Os retornos anualizados dos AIF oferecidos a investidores de retalho melhoraram significativamente de 2023 para 2024 no caso dos fundos de fundos, enquanto os restantes AIF e o mercado em geral apresentaram retornos semelhantes nos dois anos.
Os fundos imobiliários registaram um ligeiro declínio no desempenho bruto e líquido. Um investimento hipotético de cinco anos, no montante de 10.000 euros, entre 2020 e 2024, com base numa carteira estilizada de AIF, resultaria em cerca de 11.700 euros líquidos após comissões, ou 9.500 euros considerando o efeito da inflação.
A criação de novos Fundos Europeus de Investimento de Longo Prazo (ELTIF) aumentou recentemente de forma acentuada, sendo que 62 % foram lançados em 2024 ou 2025. Os ELTIF classificados como private equity apresentaram os retornos mais elevados em 2024 (10 %).
Já os produtos estruturados de retalho (SRP) registaram um montante em circulação de 392 mil milhões de euros em 2024 (+8 % face a 2023), continuando a representar um mercado significativamente menor do que o dos UCITS e dos AIF de retalho.
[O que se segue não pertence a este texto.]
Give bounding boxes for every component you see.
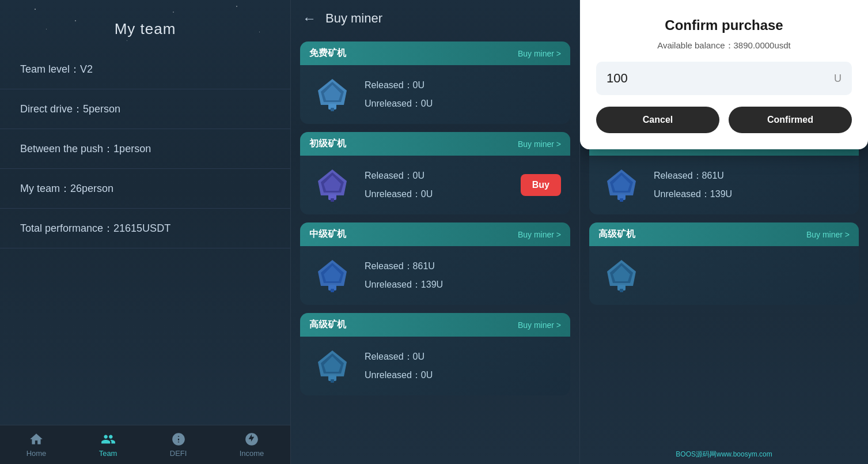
buy-miner-link[interactable]: Buy miner > xyxy=(518,49,561,58)
miner-card-header: 免费矿机 Buy miner > xyxy=(300,42,570,65)
miner-card: 免费矿机 Buy miner > Released：0U Unreleased：… xyxy=(300,42,570,124)
nav-team[interactable]: Team xyxy=(99,432,117,458)
miner-unreleased: Unreleased：0U xyxy=(365,366,561,384)
balance-value: 3890.0000usdt xyxy=(734,40,791,50)
my-team-count-item: My team：26person xyxy=(0,169,290,209)
home-icon xyxy=(29,432,44,447)
back-button[interactable]: ← xyxy=(302,10,316,27)
miner-name: 中级矿机 xyxy=(309,228,346,240)
miner-icon-svg xyxy=(601,257,642,295)
team-level-label: Team level：V2 xyxy=(20,63,93,75)
buy-button[interactable]: Buy xyxy=(521,174,561,196)
nav-defi-label: DEFI xyxy=(170,449,187,458)
direct-drive-label: Direct drive：5person xyxy=(20,103,120,115)
miner-unreleased: Unreleased：0U xyxy=(365,95,561,113)
miner-card-body xyxy=(589,246,859,305)
buy-miner-link[interactable]: Buy miner > xyxy=(806,230,850,239)
nav-income-label: Income xyxy=(240,449,264,458)
income-icon xyxy=(244,432,259,447)
svg-point-0 xyxy=(176,437,180,442)
nav-home-label: Home xyxy=(26,449,47,458)
confirm-balance: Available balance：3890.0000usdt xyxy=(596,40,852,51)
buy-miner-link[interactable]: Buy miner > xyxy=(518,139,561,149)
miner-card-body: Released：0U Unreleased：0U xyxy=(300,337,570,395)
nav-home[interactable]: Home xyxy=(26,432,47,458)
nav-team-label: Team xyxy=(99,449,117,458)
miner-name: 初级矿机 xyxy=(309,138,346,150)
panel-team: My team Team level：V2 Direct drive：5pers… xyxy=(0,0,291,464)
miner-stats: Released：0U Unreleased：0U xyxy=(365,76,561,113)
miner-released: Released：0U xyxy=(365,348,561,366)
confirm-amount-field: 100 U xyxy=(596,62,852,95)
nav-income[interactable]: Income xyxy=(240,432,264,458)
miner-card: 高级矿机 Buy miner > Released：0U Unreleased：… xyxy=(300,313,570,395)
bottom-nav: Home Team DEFI Income xyxy=(0,425,290,464)
miner-unreleased: Unreleased：139U xyxy=(365,276,561,294)
miner-list: 免费矿机 Buy miner > Released：0U Unreleased：… xyxy=(291,37,579,464)
miner-stats: Released：0U Unreleased：0U xyxy=(365,167,511,203)
confirm-unit: U xyxy=(834,73,842,85)
miner-card-header: 高级矿机 Buy miner > xyxy=(589,222,859,246)
miner-name: 高级矿机 xyxy=(309,319,346,331)
miner-icon-svg xyxy=(312,76,352,114)
miner-released: Released：861U xyxy=(365,257,561,276)
miner-stats: Released：861U Unreleased：139U xyxy=(654,167,850,203)
miner-card: 高级矿机 Buy miner > xyxy=(589,222,859,305)
miner-released: Released：861U xyxy=(654,167,850,185)
miner-released: Released：0U xyxy=(365,167,511,185)
watermark-text: BOOS源码网www.boosym.com xyxy=(676,450,772,459)
miner-card-body: Released：861U Unreleased：139U xyxy=(300,246,570,305)
miner-icon-wrap xyxy=(598,165,645,205)
buy-miner-title: Buy miner xyxy=(325,11,382,26)
miner-unreleased: Unreleased：0U xyxy=(365,185,511,203)
nav-defi[interactable]: DEFI xyxy=(170,432,187,458)
cancel-button[interactable]: Cancel xyxy=(596,107,719,133)
svg-rect-15 xyxy=(331,289,334,292)
svg-rect-30 xyxy=(620,198,623,202)
miner-icon-wrap xyxy=(309,74,355,115)
miner-card-body: Released：861U Unreleased：139U xyxy=(589,156,859,214)
miner-stats: Released：0U Unreleased：0U xyxy=(365,348,561,384)
miner-card-body: Released：0U Unreleased：0U Buy xyxy=(300,156,570,214)
buy-miner-link[interactable]: Buy miner > xyxy=(518,320,561,330)
miner-card-body: Released：0U Unreleased：0U xyxy=(300,65,570,124)
confirmed-button[interactable]: Confirmed xyxy=(729,107,852,133)
buy-miner-link[interactable]: Buy miner > xyxy=(518,230,561,239)
svg-rect-20 xyxy=(331,379,334,383)
miner-icon-wrap xyxy=(598,255,645,296)
total-performance-label: Total performance：21615USDT xyxy=(20,222,170,234)
team-level-item: Team level：V2 xyxy=(0,50,290,89)
my-team-title: My team xyxy=(115,20,176,37)
miner-icon-svg xyxy=(601,167,642,204)
svg-rect-35 xyxy=(620,289,623,292)
panel-buy-miner: ← Buy miner 免费矿机 Buy miner > Released：0U… xyxy=(291,0,580,464)
between-push-item: Between the push：1person xyxy=(0,129,290,169)
team-icon xyxy=(101,432,116,447)
my-team-count-label: My team：26person xyxy=(20,183,113,194)
miner-icon-svg xyxy=(312,348,352,385)
miner-icon-wrap xyxy=(309,255,355,296)
between-push-label: Between the push：1person xyxy=(20,143,151,154)
confirm-amount-value: 100 xyxy=(607,71,628,86)
miner-icon-wrap xyxy=(309,346,355,386)
confirm-purchase-title: Confirm purchase xyxy=(596,17,852,33)
miner-card: 初级矿机 Buy miner > Released：0U Unreleased：… xyxy=(300,132,570,214)
confirm-action-buttons: Cancel Confirmed xyxy=(596,107,852,133)
miner-card-header: 高级矿机 Buy miner > xyxy=(300,313,570,337)
miner-name: 高级矿机 xyxy=(598,228,635,240)
balance-label: Available balance： xyxy=(657,40,733,50)
svg-rect-5 xyxy=(331,108,334,111)
miner-name: 免费矿机 xyxy=(309,47,346,59)
miner-card-header: 初级矿机 Buy miner > xyxy=(300,132,570,156)
svg-rect-10 xyxy=(331,198,334,202)
miner-card-header: 中级矿机 Buy miner > xyxy=(300,222,570,246)
miner-icon-wrap xyxy=(309,165,355,205)
direct-drive-item: Direct drive：5person xyxy=(0,89,290,129)
total-performance-item: Total performance：21615USDT xyxy=(0,209,290,248)
miner-icon-svg xyxy=(312,257,352,295)
miner-stats: Released：861U Unreleased：139U xyxy=(365,257,561,294)
buy-miner-header: ← Buy miner xyxy=(291,0,579,37)
defi-icon xyxy=(171,432,186,447)
confirm-purchase-modal: Confirm purchase Available balance：3890.… xyxy=(580,0,868,149)
team-info-list: Team level：V2 Direct drive：5person Betwe… xyxy=(0,50,290,425)
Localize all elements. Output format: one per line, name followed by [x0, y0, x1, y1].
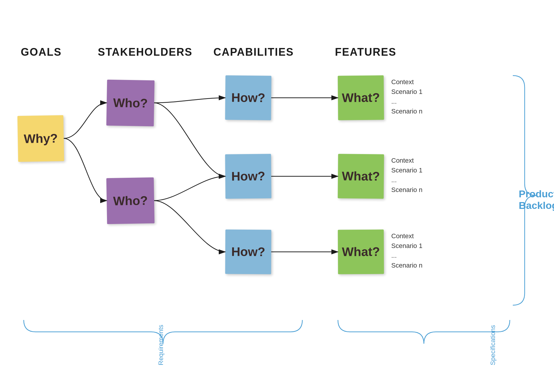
- note-what2: What?: [338, 154, 384, 199]
- scenario-block-1: ContextScenario 1...Scenario n: [391, 77, 422, 116]
- product-backlog-label: Product Backlog: [519, 188, 551, 211]
- scenario-block-2: ContextScenario 1...Scenario n: [391, 156, 422, 195]
- header-features: FEATURES: [335, 46, 396, 58]
- note-what3: What?: [338, 230, 384, 274]
- scenario-block-3: ContextScenario 1...Scenario n: [391, 231, 422, 270]
- arrows-svg: [0, 0, 554, 392]
- header-stakeholders: STAKEHOLDERS: [98, 46, 192, 58]
- note-who1: Who?: [106, 80, 155, 127]
- diagram-container: GOALS STAKEHOLDERS CAPABILITIES FEATURES…: [0, 0, 554, 392]
- note-why: Why?: [17, 115, 64, 162]
- header-goals: GOALS: [21, 46, 62, 58]
- note-how2: How?: [225, 154, 271, 199]
- note-who2: Who?: [106, 177, 155, 224]
- note-what1: What?: [338, 75, 384, 120]
- requirements-label: Requirements: [157, 325, 165, 365]
- header-capabilities: CAPABILITIES: [213, 46, 294, 58]
- note-how1: How?: [225, 75, 271, 120]
- note-how3: How?: [225, 230, 272, 274]
- specifications-label: Specifications: [489, 325, 497, 365]
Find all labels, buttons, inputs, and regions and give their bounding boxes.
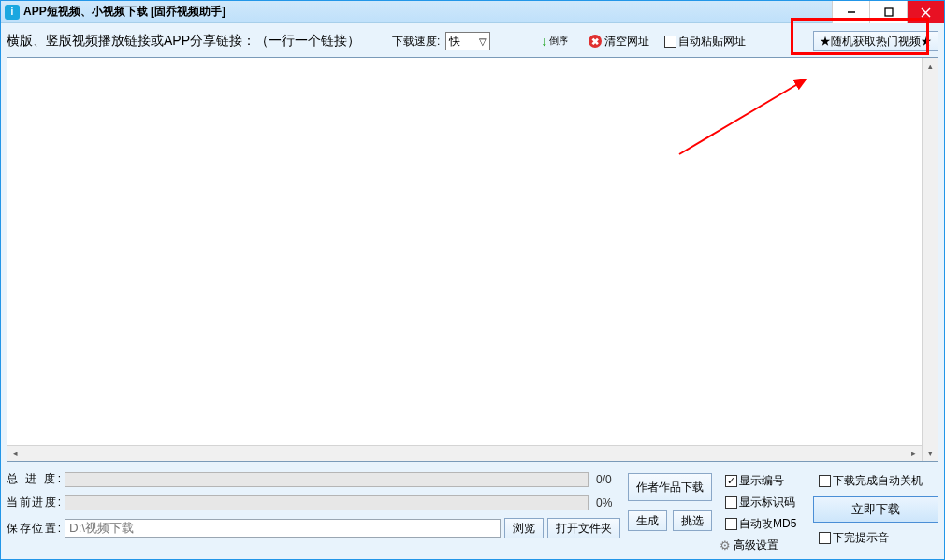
total-progress-label: 总 进 度:	[7, 471, 61, 487]
checkbox-icon	[664, 36, 676, 48]
speed-select[interactable]: 快 ▽	[445, 32, 490, 50]
mute-label: 下完提示音	[833, 530, 889, 546]
url-textarea-container: ◂ ▸ ▴ ▾	[7, 57, 938, 462]
auto-paste-checkbox[interactable]: 自动粘贴网址	[664, 34, 746, 50]
app-icon: i	[5, 5, 20, 20]
clear-urls-button[interactable]: ✖ 清空网址	[585, 31, 653, 51]
scroll-right-icon: ▸	[906, 446, 922, 461]
clear-urls-label: 清空网址	[604, 34, 649, 50]
checkbox-icon	[725, 518, 737, 530]
scroll-down-icon: ▾	[923, 445, 938, 461]
generate-button[interactable]: 生成	[628, 510, 667, 531]
show-id-checkbox[interactable]: 显示标识码	[725, 495, 806, 510]
show-number-checkbox[interactable]: 显示编号	[725, 473, 806, 489]
bottom-panel: 总 进 度: 0/0 当前进度: 0% 保存位置: 浏览 打开文件夹 作者作品	[7, 466, 938, 553]
current-progress-value: 0%	[592, 496, 620, 510]
checkbox-icon	[819, 532, 831, 544]
url-textarea[interactable]	[7, 58, 922, 445]
pick-button[interactable]: 挑选	[673, 510, 712, 531]
auto-md5-checkbox[interactable]: 自动改MD5	[725, 516, 806, 532]
scroll-left-icon: ◂	[7, 446, 23, 461]
toolbar: 横版、竖版视频播放链接或APP分享链接：（一行一个链接） 下载速度: 快 ▽ ↓…	[7, 29, 938, 53]
checkbox-icon	[725, 475, 737, 487]
titlebar: i APP短视频、小视频下载 [固乔视频助手]	[1, 1, 944, 23]
speed-value: 快	[449, 34, 460, 50]
link-input-label: 横版、竖版视频播放链接或APP分享链接：（一行一个链接）	[7, 33, 360, 50]
show-id-label: 显示标识码	[739, 495, 795, 510]
author-works-button[interactable]: 作者作品下载	[628, 473, 712, 501]
close-icon	[921, 7, 931, 18]
reverse-order-label: 倒序	[549, 36, 568, 46]
show-number-label: 显示编号	[739, 473, 784, 489]
window-title: APP短视频、小视频下载 [固乔视频助手]	[23, 4, 225, 20]
auto-paste-label: 自动粘贴网址	[678, 34, 746, 50]
chevron-down-icon: ▽	[479, 36, 487, 47]
current-progress-bar	[65, 495, 589, 510]
close-button[interactable]	[907, 1, 944, 23]
clear-icon: ✖	[589, 35, 602, 48]
scroll-up-icon: ▴	[923, 58, 938, 74]
arrow-down-icon: ↓	[541, 34, 547, 49]
advanced-settings-label: 高级设置	[734, 538, 778, 553]
minimize-button[interactable]	[832, 1, 869, 23]
open-folder-button[interactable]: 打开文件夹	[547, 518, 620, 538]
auto-shutdown-label: 下载完成自动关机	[833, 473, 923, 489]
random-hot-video-label: ★随机获取热门视频★	[820, 34, 932, 50]
reverse-order-button[interactable]: ↓ 倒序	[539, 31, 570, 51]
browse-button[interactable]: 浏览	[504, 518, 544, 538]
checkbox-icon	[819, 475, 831, 487]
svg-rect-1	[885, 8, 893, 16]
minimize-icon	[847, 7, 856, 17]
download-now-button[interactable]: 立即下载	[813, 496, 938, 523]
save-path-label: 保存位置:	[7, 521, 61, 537]
auto-shutdown-checkbox[interactable]: 下载完成自动关机	[819, 473, 938, 489]
advanced-settings-button[interactable]: ⚙ 高级设置	[720, 538, 806, 553]
scrollbar-horizontal[interactable]: ◂ ▸	[7, 445, 922, 461]
scrollbar-vertical[interactable]: ▴ ▾	[922, 58, 938, 461]
current-progress-label: 当前进度:	[7, 495, 61, 510]
speed-label: 下载速度:	[392, 34, 440, 50]
save-path-input[interactable]	[65, 519, 501, 538]
maximize-icon	[884, 7, 894, 17]
total-progress-value: 0/0	[592, 473, 620, 486]
auto-md5-label: 自动改MD5	[739, 516, 796, 532]
checkbox-icon	[725, 496, 737, 509]
mute-checkbox[interactable]: 下完提示音	[819, 530, 938, 546]
random-hot-video-button[interactable]: ★随机获取热门视频★	[813, 31, 938, 51]
maximize-button[interactable]	[869, 1, 907, 23]
total-progress-bar	[65, 472, 589, 487]
gear-icon: ⚙	[720, 538, 731, 553]
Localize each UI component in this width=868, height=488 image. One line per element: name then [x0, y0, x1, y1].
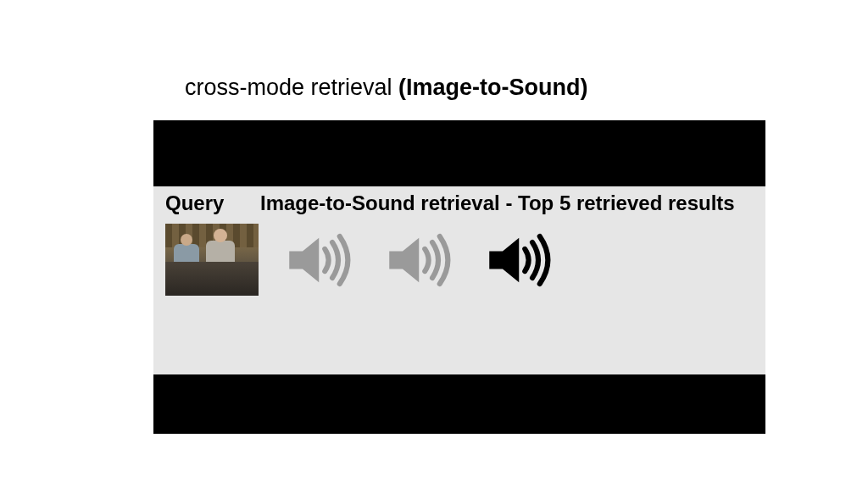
svg-marker-3 — [403, 237, 419, 282]
svg-rect-2 — [389, 251, 403, 269]
speaker-icon-3[interactable] — [482, 230, 559, 290]
speaker-icon-2[interactable] — [382, 230, 459, 290]
query-header: Query — [165, 191, 260, 215]
title-plain: cross-mode retrieval — [185, 75, 398, 100]
slide-title: cross-mode retrieval (Image-to-Sound) — [185, 75, 588, 101]
results-header: Image-to-Sound retrieval - Top 5 retriev… — [260, 191, 735, 214]
headers: QueryImage-to-Sound retrieval - Top 5 re… — [165, 191, 759, 215]
video-frame: QueryImage-to-Sound retrieval - Top 5 re… — [153, 120, 765, 434]
svg-rect-4 — [489, 251, 503, 269]
query-thumbnail: Chart — [165, 224, 259, 296]
speaker-icon-1[interactable] — [282, 230, 359, 290]
result-row: Chart — [165, 224, 559, 296]
svg-rect-0 — [289, 251, 303, 269]
svg-marker-5 — [503, 237, 519, 282]
thumb-label: Chart — [167, 288, 181, 294]
title-bold: (Image-to-Sound) — [398, 75, 587, 100]
content-band: QueryImage-to-Sound retrieval - Top 5 re… — [153, 186, 765, 374]
svg-marker-1 — [303, 237, 319, 282]
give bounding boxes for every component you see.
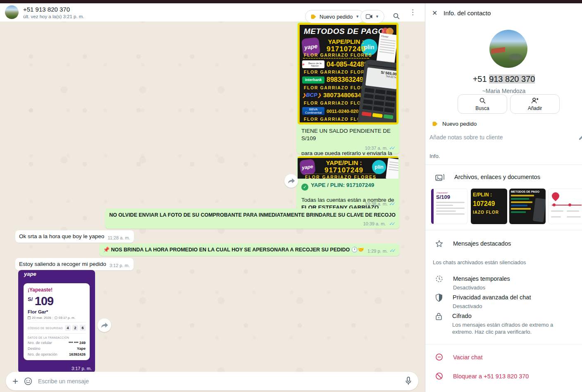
message-time: 3:12 p. m. — [110, 263, 130, 268]
message-time: 3:17 p. m. — [72, 366, 92, 371]
banco-nacion-logo: »Banco de la Nación — [302, 60, 324, 68]
yape-brand: yape — [24, 271, 36, 277]
security-code-label: CÓDIGO DE SEGURIDAD — [28, 327, 63, 330]
starred-messages-row[interactable]: Mensajes destacados — [435, 240, 511, 247]
encryption-row[interactable]: Cifrado Los mensajes están cifrados de e… — [435, 312, 572, 335]
divider — [425, 165, 582, 165]
timer-icon — [435, 275, 443, 283]
mini-pos-graphic — [533, 198, 546, 222]
star-icon — [435, 240, 443, 247]
customer-label-chip[interactable]: Nuevo pedido — [432, 121, 477, 127]
caption-line: ✓YAPE / PLIN: 917107249 — [301, 182, 395, 191]
message-input[interactable] — [38, 378, 399, 385]
message-time: 10:38 a. m. — [365, 201, 388, 206]
block-contact-button[interactable]: Bloquear a +51 913 820 370 — [435, 372, 529, 380]
search-icon[interactable] — [393, 12, 400, 22]
media-thumbnail-flyer[interactable]: METODOS DE PAGO — [509, 189, 546, 224]
message-outgoing: 📌 NOS BRINDA LA HORA PROMEDIO EN LA CUAL… — [99, 244, 400, 256]
receipt-card: ¡Yapeaste! S/ 109 Flor Gar* 20 mar. 2026… — [24, 283, 90, 360]
media-links-docs-row[interactable]: Archivos, enlaces y documentos — [435, 174, 540, 182]
media-gallery-icon — [435, 174, 444, 182]
account-holder: FLOR GARRIAZO FLORES — [300, 69, 374, 74]
message-text: Estoy saliendo a recoger mi pedido — [19, 261, 106, 268]
media-thumbnail-yape-plin[interactable]: E/PLIN : 107249 IAZO FLOR — [471, 189, 507, 224]
whatsapp-window: +51 913 820 370 últ. vez hoy a la(s) 3:2… — [0, 0, 582, 392]
emoji-sticker-icon[interactable] — [24, 377, 32, 385]
plin-logo: plin — [372, 160, 386, 174]
info-section-label: Info. — [429, 153, 440, 159]
flyer-title: METODOS DE PAGO — [304, 27, 384, 36]
menu-kebab-icon[interactable]: ⋮ — [409, 10, 416, 14]
receipt-title: ¡Yapeaste! — [28, 287, 86, 293]
receipt-paper-graphic — [386, 158, 398, 179]
edit-pencil-icon[interactable] — [578, 134, 582, 142]
bank-row: »Banco de la Nación 04-085-424896 — [302, 60, 372, 68]
minus-circle-icon — [435, 353, 443, 361]
receipt-datetime: 20 mar. 2026 | 03:17 p. m. — [28, 316, 86, 320]
bbva-logo: BBVA Continental — [302, 107, 324, 115]
check-badge-icon: ✓ — [301, 184, 308, 191]
account-holder: FLOR GARRIAZO FLORES — [305, 174, 377, 179]
yape-logo: yape — [299, 159, 316, 175]
video-camera-icon — [366, 14, 372, 19]
caption-line: TIENE UN SALDO PENDIENTE DE S/109 — [301, 127, 395, 142]
media-thumbnail-tracking[interactable] — [548, 189, 582, 224]
read-receipt-icon: ✓✓ — [389, 248, 396, 253]
yape-plin-banner-image[interactable]: yape plin YAPE/PLIN : 917107249 FLOR GAR… — [298, 156, 398, 179]
avatar-roof-graphic — [491, 47, 505, 54]
new-order-dropdown[interactable]: Nuevo pedido ▼ — [305, 10, 365, 23]
attach-plus-icon[interactable]: + — [12, 377, 18, 385]
block-icon — [435, 372, 443, 380]
yape-plin-heading: YAPE/PLIN : 917107249 — [318, 159, 370, 174]
row-status: Desactivado — [453, 303, 531, 310]
video-call-button[interactable]: ▼ — [360, 10, 384, 23]
close-icon[interactable]: ✕ — [432, 9, 437, 17]
message-list: METODOS DE PAGO Flower yape plin YAPE/PL… — [0, 22, 425, 392]
contact-push-name: ~Maria Mendoza — [425, 88, 582, 94]
message-caption: TIENE UN SALDO PENDIENTE DE S/109 para q… — [298, 124, 398, 153]
message-caption: ✓YAPE / PLIN: 917107249 Todas las cuenta… — [298, 179, 398, 208]
currency: S/ — [28, 296, 33, 302]
divider — [425, 344, 582, 344]
contact-phone: +51 913 820 370 — [425, 74, 582, 84]
calendar-icon — [28, 316, 31, 319]
advanced-privacy-row[interactable]: Privacidad avanzada del chat Desactivado — [435, 294, 531, 310]
new-order-label: Nuevo pedido — [320, 14, 353, 20]
media-thumbnail-receipt[interactable]: ¡Yapeaste! S/109 — [431, 189, 468, 224]
lock-icon — [435, 312, 442, 320]
selected-text: 913 820 370 — [489, 74, 535, 84]
contact-avatar[interactable] — [5, 5, 19, 19]
contact-avatar-large[interactable] — [489, 30, 527, 68]
search-button-label: Busca — [475, 105, 489, 111]
panel-title: Info. del contacto — [444, 10, 491, 17]
message-text: Ok srta a la hora que boy le yapeo — [19, 233, 104, 240]
pos-terminal-graphic: S/ 565,00 TARJETA — [357, 59, 398, 124]
search-in-chat-button[interactable]: Busca — [458, 94, 507, 114]
message-time: 1:29 p. m. — [367, 249, 388, 253]
forward-message-button[interactable] — [98, 318, 111, 332]
message-time: 11:28 a. m. — [107, 235, 130, 240]
microphone-icon[interactable] — [405, 377, 412, 385]
message-time: 10:39 a. m. — [363, 221, 386, 226]
contact-name[interactable]: +51 913 820 370 — [23, 6, 70, 13]
divider — [425, 230, 582, 230]
contact-info-panel: ✕ Info. del contacto +51 913 820 370 ~Ma… — [425, 3, 582, 392]
yape-receipt-image[interactable]: yape ¡Yapeaste! S/ 109 Flor Gar* 20 mar.… — [18, 270, 95, 373]
message-incoming: Ok srta a la hora que boy le yapeo 11:28… — [15, 230, 134, 243]
row-status: Los mensajes están cifrados de extremo a… — [452, 321, 572, 335]
add-contact-button[interactable]: Añadir — [510, 94, 560, 114]
disappearing-messages-row[interactable]: Mensajes temporales Desactivados — [435, 275, 510, 291]
person-add-icon — [531, 97, 539, 104]
message-composer: + — [6, 372, 418, 390]
add-button-label: Añadir — [528, 105, 542, 111]
message-outgoing: NO OLVIDE ENVIAR LA FOTO DE SU COMPROBAN… — [105, 208, 400, 229]
amount: 109 — [35, 294, 53, 308]
transaction-row: Nro. de operación16392426 — [28, 352, 86, 356]
thumb-amount: S/109 — [436, 194, 465, 200]
payment-methods-image[interactable]: METODOS DE PAGO Flower yape plin YAPE/PL… — [298, 23, 398, 124]
customer-notes-field[interactable]: Añade notas sobre tu cliente — [429, 134, 503, 141]
message-text: NO OLVIDE ENVIAR LA FOTO DE SU COMPROBAN… — [109, 211, 396, 219]
forward-message-button[interactable] — [284, 174, 298, 188]
clear-chat-button[interactable]: Vaciar chat — [435, 353, 482, 361]
avatar-pond-graphic — [508, 54, 522, 60]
Os produtos indexados a taxas de juro continuaram a crescer, com a sua quota de mercado a atingir 27 %, acima de apenas 1 % em 2021.
É apresentada uma análise a nível da UE dos cenários de desempenho e dos custos, com base em dados comerciais. Os custos — maioritariamente cobrados sob a forma de comissões de subscrição — mantiveram-se globalmente estáveis em 2024 para a maioria dos maiores emitentes, embora tenham variado substancialmente em função do tipo de estrutura de remuneração (payoff) e do país.
Os SRP que atingiram o vencimento em 2024 apresentaram retornos brutos consistentemente positivos, embora estes valores não considerem a incidência dos custos suportados pelos investidores.